Mickey Hart, the legendary drummer from the Grateful Dead, is an ethnographer and a huge proponent of preserving the heritage of music. During this radio interview, Hart explained that there are thousands of old recordings cataloging the music, language and culture of at-risk indigenous communities. But these recordings, Hart explained, are stored on archaic, sometimes warped or broken material.
“And I thought,” Haber says, “if you could take a recording and turn it into a picture, then you could extract the information by using these mathematical approaches we were applying to our physics research.”
Early ethnographers made sound recordings using a diaphragm attached to a needle. When the diaphragm felt a sound wave generated by a voice or instrument, it vibrated, much like a human eardrum. These vibrations moved the needle, which inscribed the motions into a soft, rotating, material—like wax or aluminum.
“Tens of thousands of these recordings are stored in the Library of Congress, the Smithsonian Institution, and numerous archives and collections worldwide, but many of them are old, fragile, and in some cases, completely unplayable,” Haber says.
He encouraged Fadeyev to help him test his idea.
Fadeyev used traditional two-dimensional imaging to create a digital high-resolution map of the surface of the recording “Goodnight Irene.” After this first successful experiment, Haber and Fadeyev wrote a paper and sent it to half a dozen archive centers. Almost immediately, they received a response from the Library of Congress and were invited to Washington, DC.
After two days of detailed discussions, Haber and Fadeyev returned to Berkeley with a much better idea of what they needed to do to bring these old recordings back to life. Over the course of the next decade Haber worked with Berkeley engineer Earl Cornell to further develop the technology and use it to lift voices from figure like Alexander Graham Bell, Jack London and Janis Joplin from unplayable recordings.
This summer, Haber and Cornell are partnering with the UC Berkeley Linguistics Department and the UC Berkeley Libraries to start the biggest project yet—scanning and extracting sound from the 2700 wax cylinders stored in the University of California Phoebe Hearst Museum of Anthropology that document the culture, language and music of dozens of Native American tribes from California.
“These cylinders contain precious cultural artifacts, and we hope this project will make these songs and languages accessible in the communities they belong to,” says Berkeley Professor of Linguistics Andrew Garrett.
The wax cylinders Haber and his colleagues will be working with for this new project preserve sounds in grooves at varying depths. For these recordings, Haber uses a confocal microscope, which plays with focus and depth-of-field to determine the depth of the groove as it curves around the cylinder.
Preservationists tried to extract the sounds from these wax cylinders in the 1970s by recording them onto tapes.

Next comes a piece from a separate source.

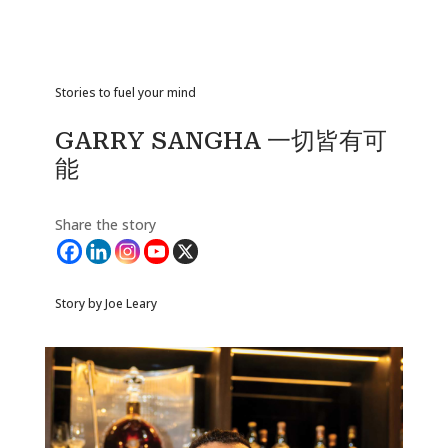
Stories to fuel your mind
GARRY SANGHA 一切皆有可
能
Share the story
Story by Joe Leary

But that solution left a lot to be desired, according to Garrett.
“The existing transfers are very noisy, and it is often impossible to even tell there is speech, let alone make out what is being said,” Garrett says. “We’re hoping that these new recordings will be of a high enough quality that a fluent speaker could actually understand what’s being said and that people can hear the songs well enough to learn them and perform them.”
After this project, Berkeley librarian Erik Mitchell hopes to apply this technique to help preserve other collections of grooved media.
“Preserving records is a huge deal in our field, and digitization is still an emerging field,” Mitchell says. “It’s really exciting to be part of something that we can replicate with other special collections stored in libraries and museums around the word. It’s a great opportunity and has a broad interdisciplinary impact.”